Wir haben uns nun doch dazu entschieden, den Weg nach Seattle an zu treten und der Einladung dieses Sidhe folge zu leisten. Einige der anderen sind wohl ganz aus dem Häuschen bei dem Gedanken, dass sie eine riesige Party erwartet. Aber ich bin da geteilter Meinung, die Sidhe sind zu nichts zu gebrauchen und machen nur Stress, wahrscheinlich haben sie sogar ein Auge auf unsere Freistatt geworfen und wollen sie sich unter den Nagel reissen. Morag war wohl auch nicht ganz so erfreut über die Einladung zu höfischen Genüssen, von Lavinia ganz zu schweigen, doch wahrscheinlich kommen wir nicht darum herum, wenn wir Streitereien vermeiden wollen.“
Nathan seufzte, legte den Stift auf Seite und knackte mit seinem Genick. Es war schon wieder spät geworden. Draußen war es bereits stock finster und die anderen schliefen wahrscheinlich schon alle. Doch irgendwer sollte wohl die Geschichten aufschreiben, die sie erlebten. Vielleicht würde sie sehr viel später sogar jemand lesen und ein alter Kithain an die Namen des Eidkreises erinnern.
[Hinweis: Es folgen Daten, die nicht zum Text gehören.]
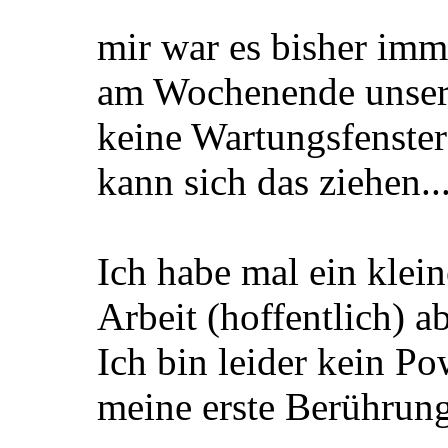
mir war es bisher imm
am Wochenende unsere
keine Wartungsfenster
kann sich das ziehen..
Ich habe mal ein klein
Arbeit (hoffentlich) 
Ich bin leider kein Po
meine erste Berührung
Sie hatten in der kurzen Zeit schon einiges erlebt und ihnen stand wahrscheinlich noch viel mehr bevor. Bevor sie alles vergaßen was sie erlebt hatten, würde Nathan es niederschreiben und ihnen das Buch da lassen, wenn die Zeit gekommen war.
Dann nahm er den Stift wieder auf und die Feder glitt in kunstvollen Buchstaben wieder über das Papier.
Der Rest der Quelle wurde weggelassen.